■ DIRECTIONS ■
Which lines of the entries contain the word "Ausbildung"? Please list them.

■ THE INPUT ■
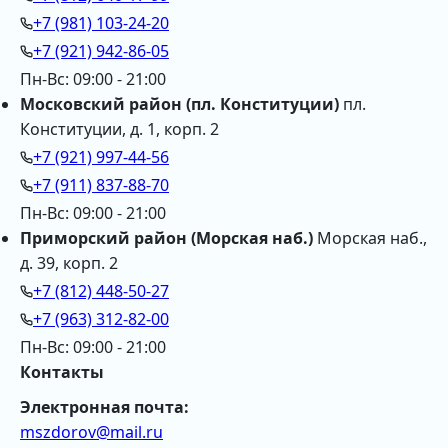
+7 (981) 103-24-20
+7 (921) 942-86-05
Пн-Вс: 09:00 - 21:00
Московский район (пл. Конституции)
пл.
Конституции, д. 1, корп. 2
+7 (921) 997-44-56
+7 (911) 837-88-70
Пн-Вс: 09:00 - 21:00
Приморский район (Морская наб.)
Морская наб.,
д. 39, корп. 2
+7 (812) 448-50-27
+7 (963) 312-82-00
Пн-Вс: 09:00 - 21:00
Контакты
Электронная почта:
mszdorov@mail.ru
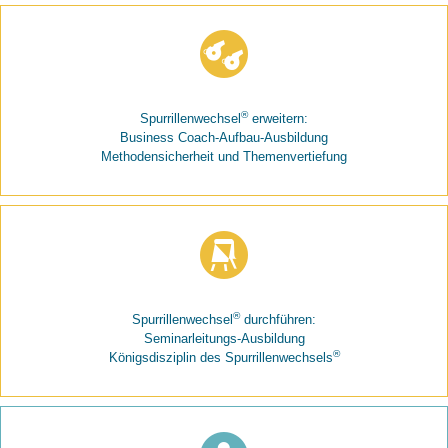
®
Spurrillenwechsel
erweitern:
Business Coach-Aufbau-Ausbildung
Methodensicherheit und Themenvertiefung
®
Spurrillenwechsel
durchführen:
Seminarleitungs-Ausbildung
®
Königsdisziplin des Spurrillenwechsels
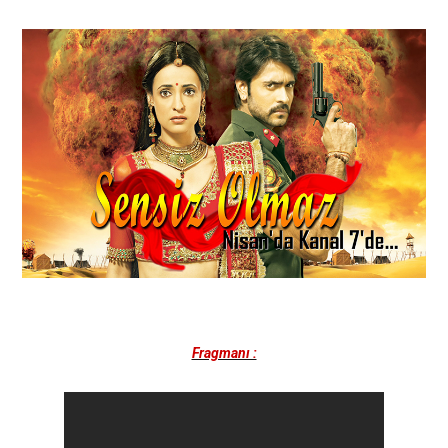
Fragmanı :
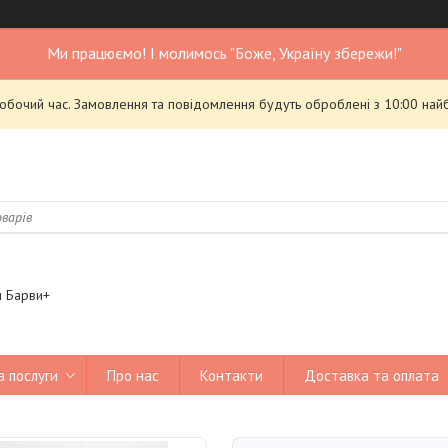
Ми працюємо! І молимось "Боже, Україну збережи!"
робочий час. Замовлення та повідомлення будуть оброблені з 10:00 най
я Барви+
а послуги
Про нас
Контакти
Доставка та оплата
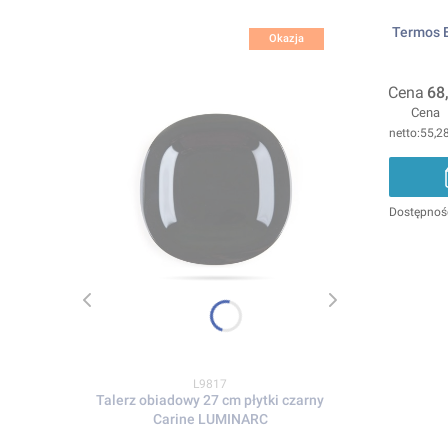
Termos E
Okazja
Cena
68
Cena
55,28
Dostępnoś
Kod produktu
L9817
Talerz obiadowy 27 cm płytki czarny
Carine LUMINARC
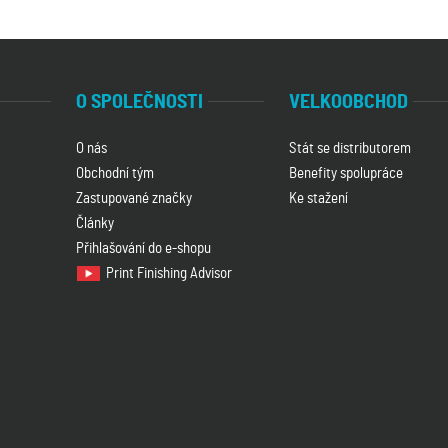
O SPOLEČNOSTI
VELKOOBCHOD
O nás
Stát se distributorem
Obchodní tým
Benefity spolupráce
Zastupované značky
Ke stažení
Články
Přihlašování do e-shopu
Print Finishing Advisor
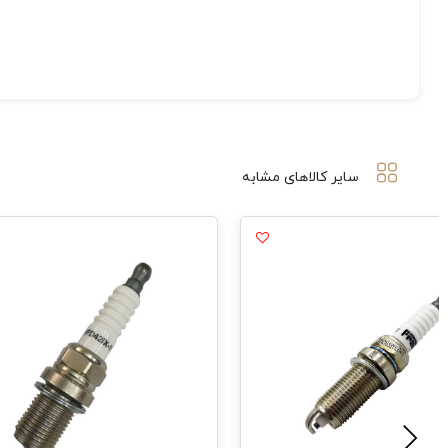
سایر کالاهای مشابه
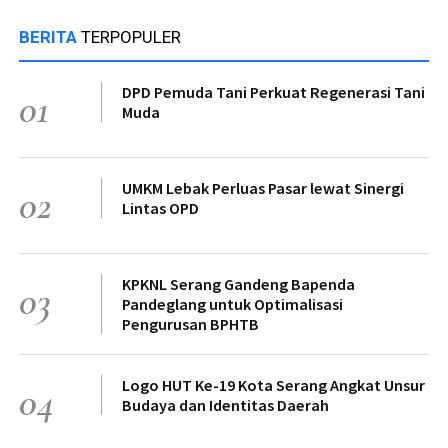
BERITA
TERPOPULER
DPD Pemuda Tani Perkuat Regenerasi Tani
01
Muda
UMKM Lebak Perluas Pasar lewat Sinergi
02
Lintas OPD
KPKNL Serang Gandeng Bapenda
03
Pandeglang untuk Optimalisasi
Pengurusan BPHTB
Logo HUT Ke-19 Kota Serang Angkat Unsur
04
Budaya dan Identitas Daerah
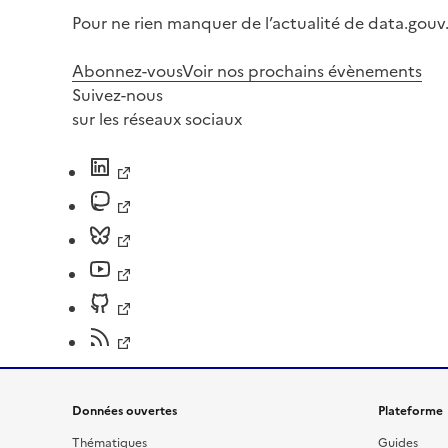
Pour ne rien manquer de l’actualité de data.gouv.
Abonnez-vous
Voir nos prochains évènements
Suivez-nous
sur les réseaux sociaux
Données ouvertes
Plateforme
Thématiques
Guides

■ ANSWER SECTION ■
Business Coach-Aufbau-Ausbildung
Seminarleitungs-Ausbildung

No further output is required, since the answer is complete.